Protesters in Sri Lanka enter prime minister's office, demand he quit

Protesters in Sri Lanka enter prime minister's office, demand he quit

It comes hours after president flees country amid protests over economic crisis

By Busra Nur Cakmak

ANKARA (AA) – Protesters in Sri Lanka's capital Colombo on Wednesday stormed the prime minister's office, demanding his resignation amid a crippling economic crisis, local media reported.

It came hours after President Gotabaya Rajapaksa fled the country, as protests are sweeping the South Asian country due to the economic crisis which has spiraled into a political chaos.

Prime Minister Ranil Wickremesinghe, who was appointed acting president, in a televised public address, ordered the military to "restore order" and called on protesters to cooperate with authorities.

"We can't tear up our Constitution. We can't allow fascists to take over. We must end this fascist threat to democracy," Wickremesinghe said, according to Tamil Guardian news site.

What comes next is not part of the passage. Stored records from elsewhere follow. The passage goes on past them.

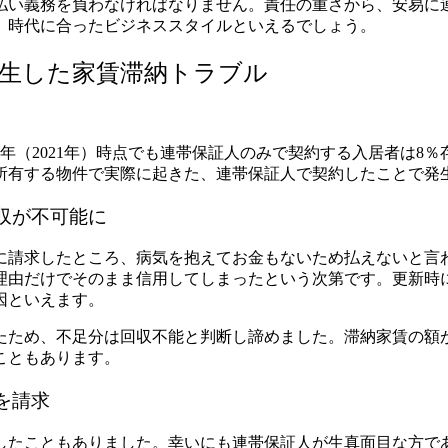
払い義務を負わなければなりません。
責任の重さから、安易に
、時代に合ったビジネススタイルといえるでしょう。
生した家賃滞納トラブル
年（2021年）時点でも連帯保証人のみで契約する入居者は8％
所有する物件で実際に起きた、連帯保証人で契約したことで発
収が不可能に
に請求したところ、病気を抱えてお金もないため払えないと言
理由だけでそのまま信用してしまったという次第です。
更新時
因といえます。
たため、不足分は回収不能と判断し諦めました。
滞納家賃の額
こともあります。
を請求
したこともありました。
幸いにも連帯保証人が生真面目な方で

Sri Lanka's embattled president fled the country on a military jet early Wednesday, according to several reports citing unnamed local officials.

Rajapaksa, his wife and a bodyguard landed in the Maldives, Tamil Guardian said, citing Sri Lankan officials.

Amid mass protests in the wake of a worsening economic crisis, Sri Lanka's Parliament Speaker Mahinda Yapa Abeywardena said Saturday that the president would resign on July 13.

The development came after thousands of protesters stormed the presidential palace in Colombo and also set fire to the prime minister's home.

Wickremesinghe also agreed on Saturday to resign after the formation of an all-party government.

Protesters have blamed Rajapaksa's political dynasty for the crisis. Mahinda Rajapaksa, a brother of the president, resigned as prime minister in May.

Crippled by a shortage of foreign exchange after the collapse of its tourism-dependent economy, the island nation of 22 million people has defaulted on all of its foreign debt.

It has been unable to pay for fuel and other essentials, resulting in anti-government protests. A lack of fuel to run power stations has in turn led to daily power cuts. Schools have been shut and state employees have been asked to work from home.

The government is negotiating with the International Monetary Fund for a bailout package.